학술논문

Multi-scale time-resolved electron diffraction: A case study in moir\'e materials
Document Type
Working Paper
Source
Subject
Physics - Instrumentation and Detectors
Condensed Matter - Materials Science
Language
Abstract
Ultrafast-optical-pump -- structural-probe measurements, including ultrafast electron and x-ray scattering, provide direct experimental access to the fundamental timescales of atomic motion, and are thus foundational techniques for studying matter out of equilibrium.
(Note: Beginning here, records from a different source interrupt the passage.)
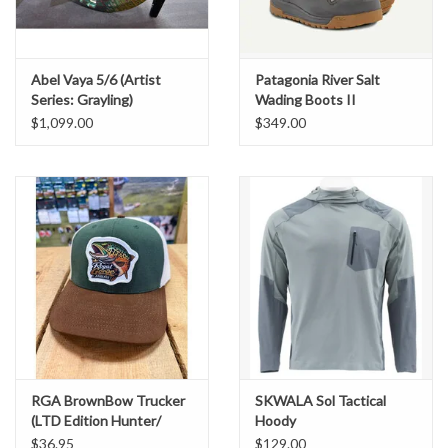
Abel Vaya 5/6 (Artist
Patagonia River Salt
Series: Grayling)
Wading Boots II
$1,099.00
$349.00
RGA BrownBow Trucker
SKWALA Sol Tactical
(LTD Edition Hunter/
Hoody
Birch/ Chestnut)
$36.95
$129.00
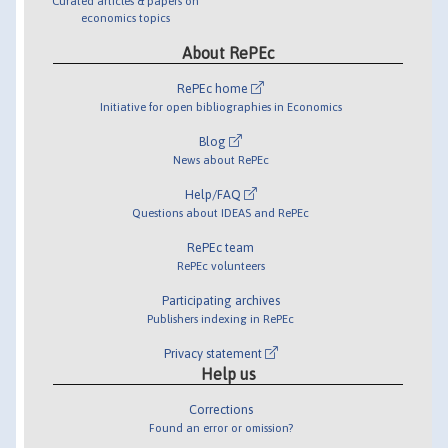
Curated articles & papers on
economics topics
About RePEc
RePEc home
Initiative for open bibliographies in Economics
Blog
News about RePEc
Help/FAQ
Questions about IDEAS and RePEc
RePEc team
RePEc volunteers
Participating archives
Publishers indexing in RePEc
Privacy statement
Help us
Corrections
Found an error or omission?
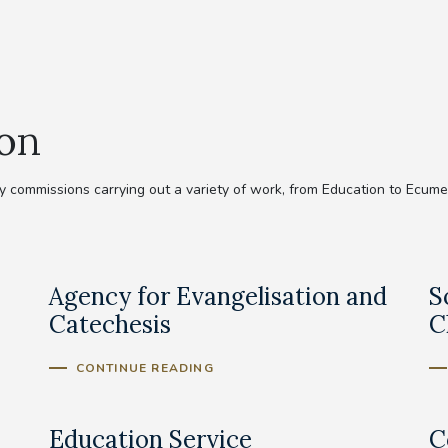
ion
commissions carrying out a variety of work, from Education to Ecumeni
Agency for Evangelisation and
S
Catechesis
C
CONTINUE READING
Education Service
C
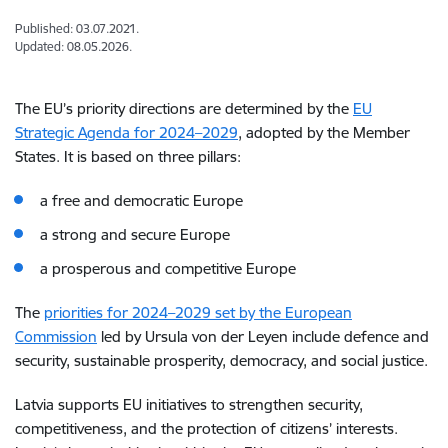
Published: 03.07.2021.
Updated: 08.05.2026.
The EU’s priority directions are determined by the
EU
Strategic Agenda for 2024–2029
, adopted by the Member
States. It is based on three pillars:
a free and democratic Europe
a strong and secure Europe
a prosperous and competitive Europe
The
priorities for 2024–2029 set by the European
Commission
led by Ursula von der Leyen include defence and
security, sustainable prosperity, democracy, and social justice.
Latvia supports EU initiatives to strengthen security,
competitiveness, and the protection of citizens’ interests.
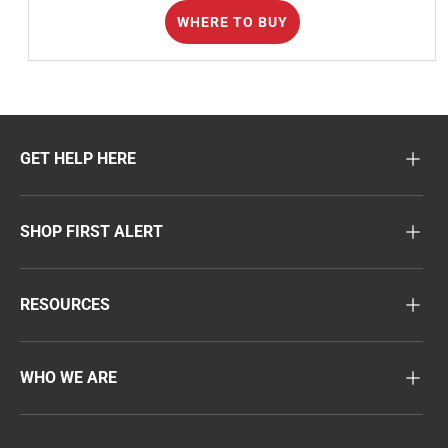
WHERE TO BUY
GET HELP HERE
SHOP FIRST ALERT
RESOURCES
WHO WE ARE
High-performance detectors are needed in scattering experiments to obtain maximum scientific value from every probe particle. We deploy a hybrid pixel array direct electron detector to perform ultrafast electron diffraction experiments on a WSe$_2$/MoSe$_2$ 2D heterobilayer, resolving the weak features of diffuse scattering and moir\'e superlattice structure without saturating the zero order peak. Enabled by the detector's high frame rate, we show that a chopping technique provides diffraction difference images with signal-to-noise at the shot noise limit. Finally, we demonstrate that a fast detector frame rate coupled with a high repetition rate probe can provide continuous time resolution from femtoseconds to seconds, enabling us to perform a scanning ultrafast electron diffraction experiment that maps thermal transport in WSe$_2$/MoSe$_2$ and resolves distinct diffusion mechanisms in space and time.